Called to Change
by Dennis Sanders, Content Specialist
“My faith has called me to do this work. And so I truly believe that as a Christian, one of the things we’re meant to do is help everyone.”
The work that Matt Pletcher, a member of Mt. Olivet Lutheran Church of Plymouth, is called to do is to be a part of the Commissioner Strategy Team, the group doing behind-the-scenes work to make the Commissioner Conversations a success.
Held throughout the summer, the Commissioner Conversations are an opportunity for members of the collaborative to hear Hennepin County Commissioners discuss the county’s role and the potential to be an ally in our work with the legislature. The Commissioner Strategy Team tries to build the initial relationship with the county commissioners, learning their stance on affordable housing issues such as supportive housing and rental assistance and ultimately inviting them to a public conversation, the Commissioner Conversations.
Matt believes his being on the Commissioner Strategy Team is fulfilling a calling to use his passions for the greater good. “A call to policy work, more than anything else, is one of the draws for me,” Matt says. “I wanted to work with policy, so when I heard about this, it was an opportunity to join.”
Matt’s journey to the Commissioner Strategy Team began with an invitation to join his congregation’s Beacon Leadership Team. He enthusiastically led a session of Power Surge, Beacon’s in-congregation tool designed to help congregants learn the basics about what Beacon does. That led to volunteering on what later became the Commissioner Strategy Team. The team discerned what government entity besides the state legislature could be an ally on issues of housing. “We knew that the (state) legislature is one source, but there must be others,” Matt says. The team decided it made sense to ally with the state’s largest county because that would influence the rest of the state on the issue of affordable housing. “We started thinking about the Met Council and Hennepin County Commission, and after doing a bit of research, we decided Hennepin County was the better path with strategizing.”
Matt’s time with the commissioners gives him the sense they want to do the right thing when it comes to affordable housing.
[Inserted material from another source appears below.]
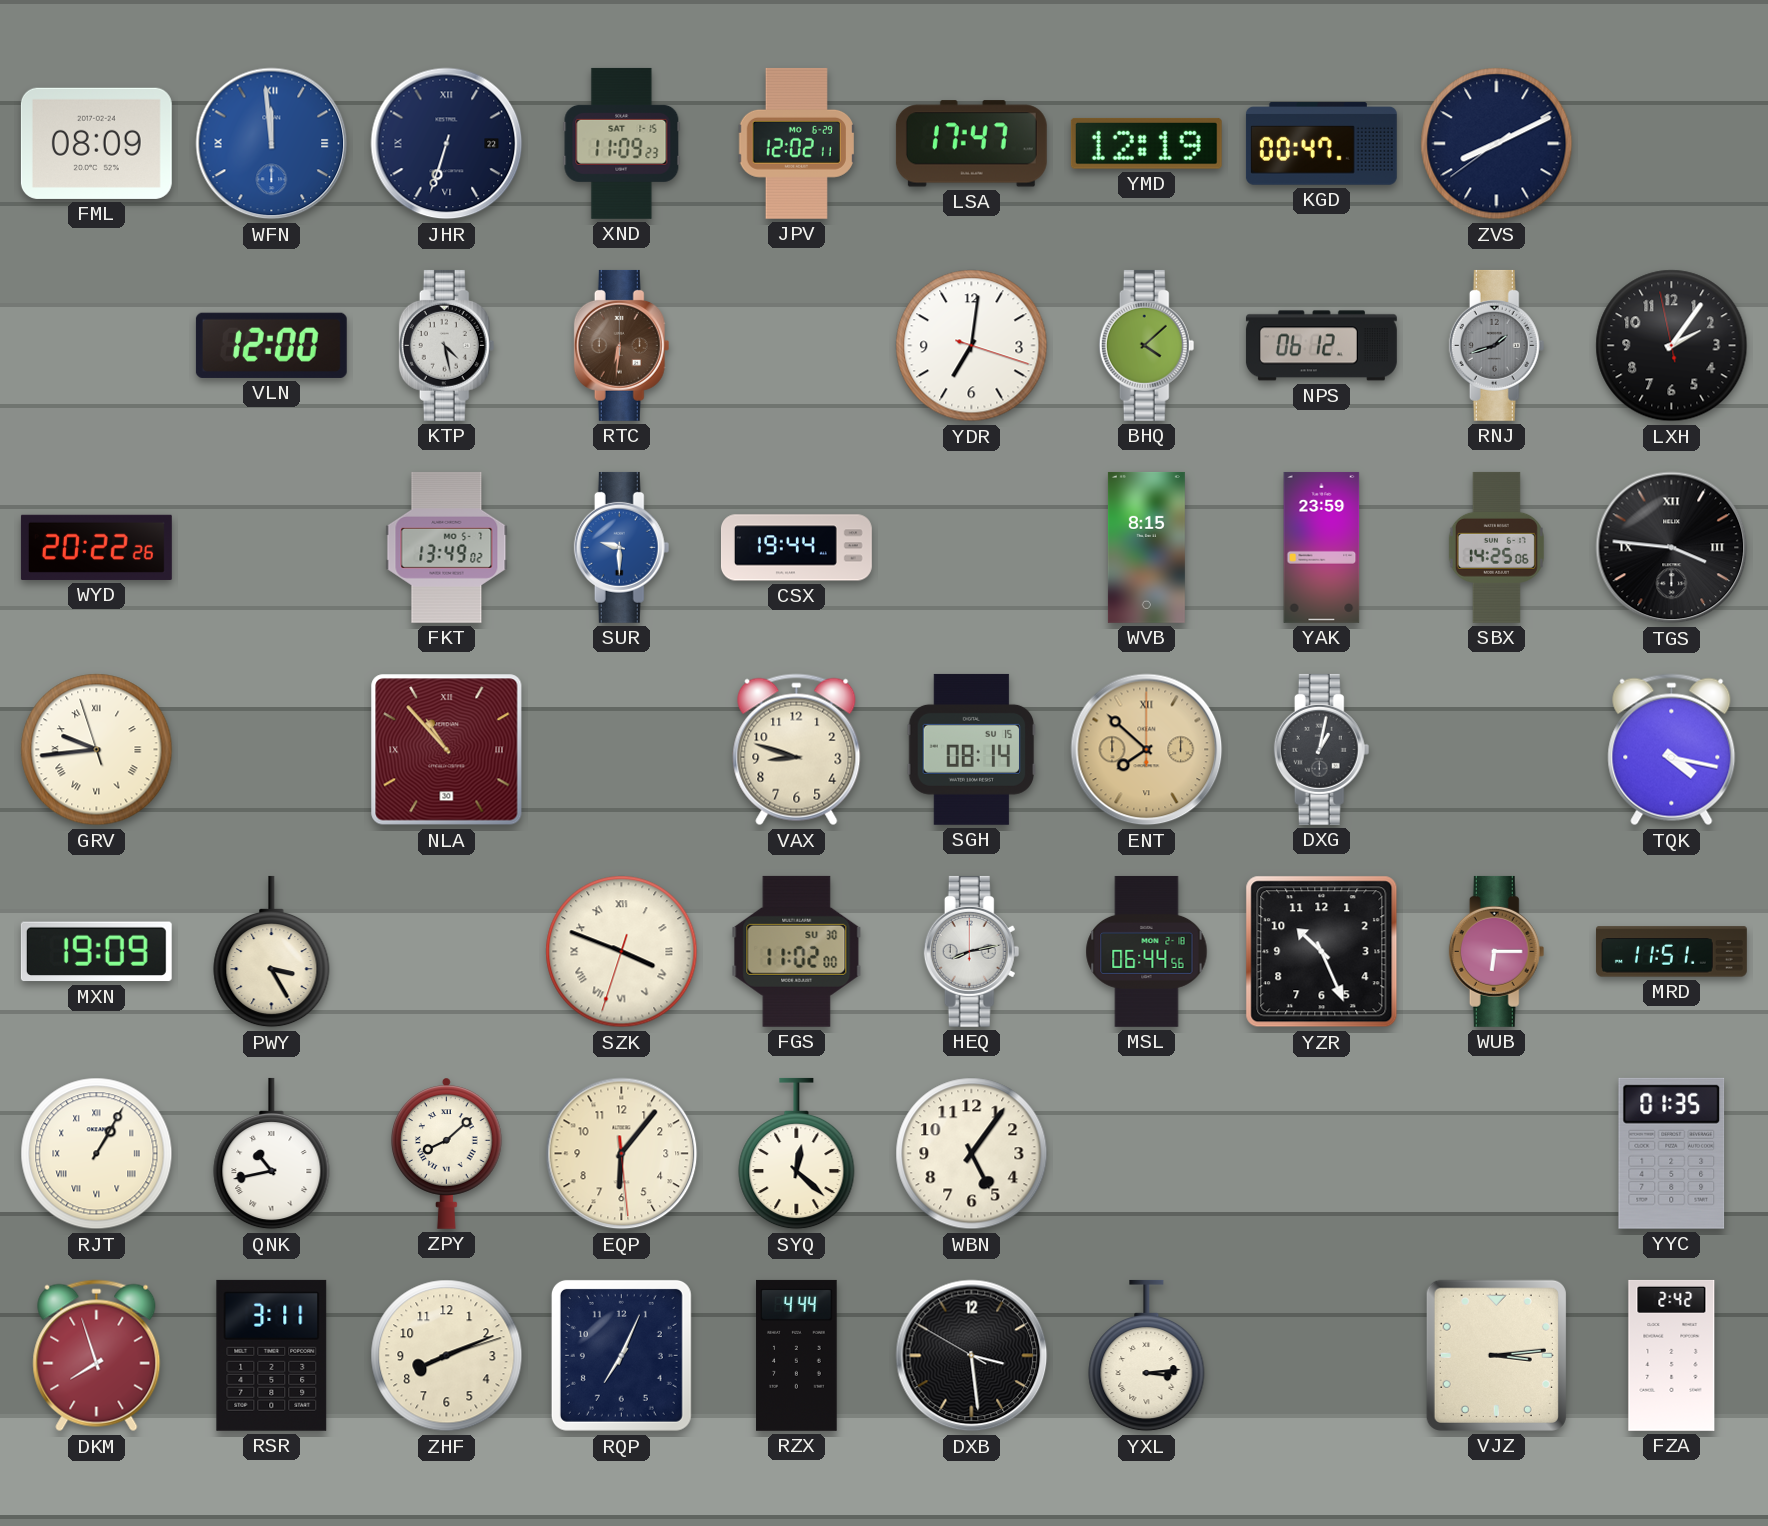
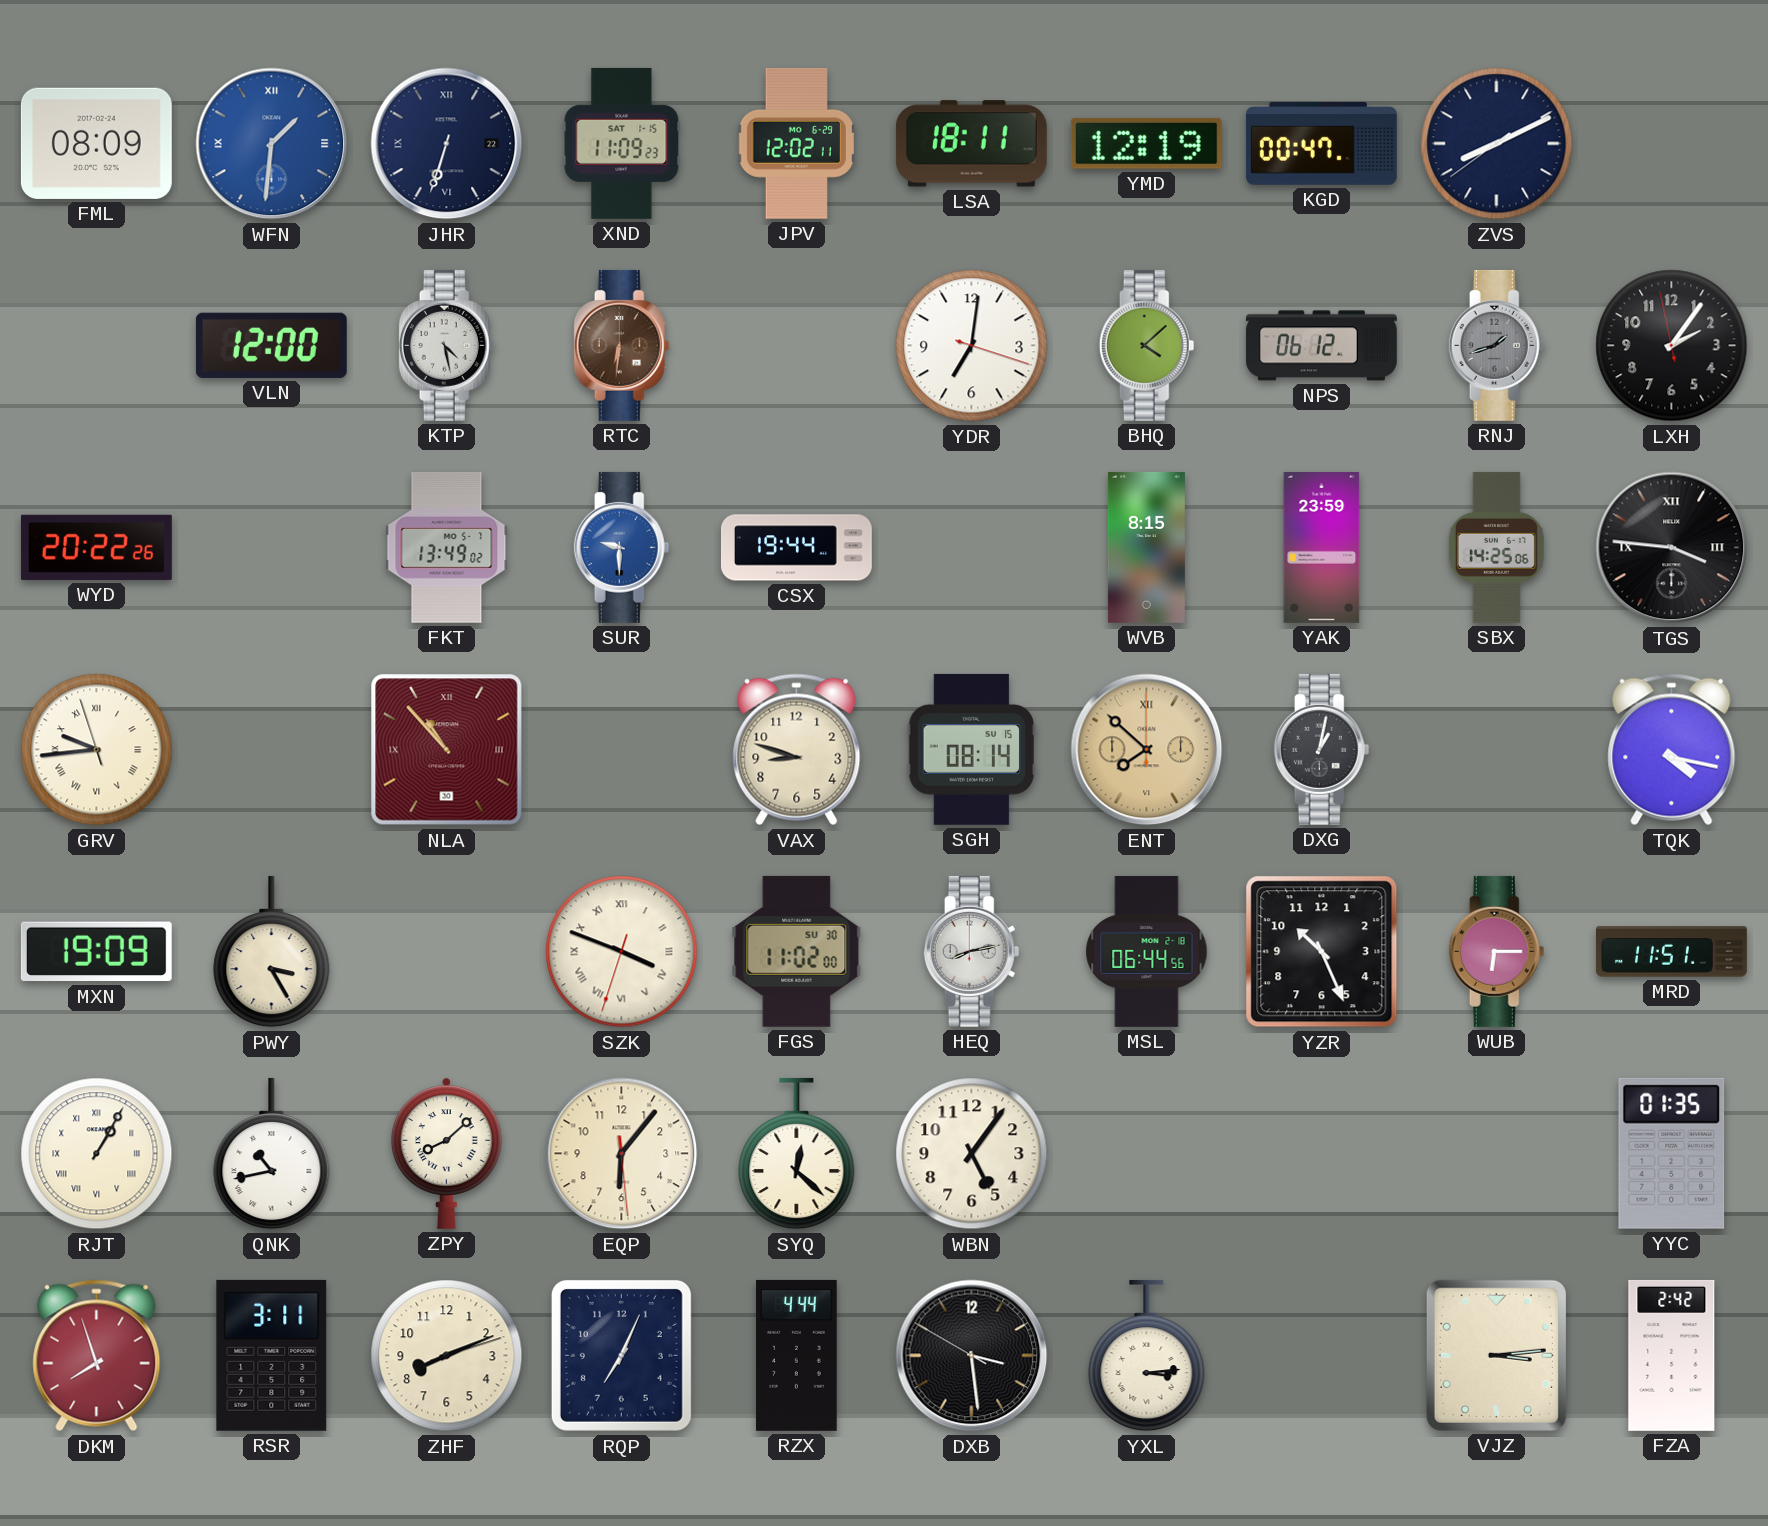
WFN: 11:59 -> 1:31
LSA: 17:47 -> 18:11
How that gets done is a challenge. “They all have hearts and they want to do right by people. What that looks like at an institutional level is extremely different. But you have to get the commissioner to focus on the main question: do you truly believe everyone deserves a home? If the answer is yes, which it is most of the time, what do you want to do to solve that problem?”
The commissioners’ response to Matt’s question has not always been clear. “You know in these forums, we are trying to nail them down on specifics, but they aren’t putting necessarily concrete stuff out there,” Matt says. However, he still has hope that the conversations will make an impact. “My hope is that these conversations will make housing a greater priority.”
The whole point of both the team and the Commissioner Conversation is to create relationships with the Commissioners. Matt believes his time on the Commissioner Strategy Team will create durable relationships with the commissioners in the long run, which could lead to more affordable housing in Hennepin County. “I’ve run into a couple of the commissioners. They remember me and say hi. I really do believe these relationships will bear fruit for years to come.”
As the Commissioner Conversations wrap up later this month, the team believes they will become a model that could be used in other counties such as Ramsey, Scott and Carver.
As for Hennepin County, Matt believes he and the other members of the Commissioner Strategy Team will meet with the County Commissioners again sometime in the future. “This isn’t a one and done. We’re playing the long game.”
Matt is willing to engage in the long game because of his deep call to help others. “I feel that this is right. I feel that it was the right thing to do and as a Christian and I’m happy to do the work.”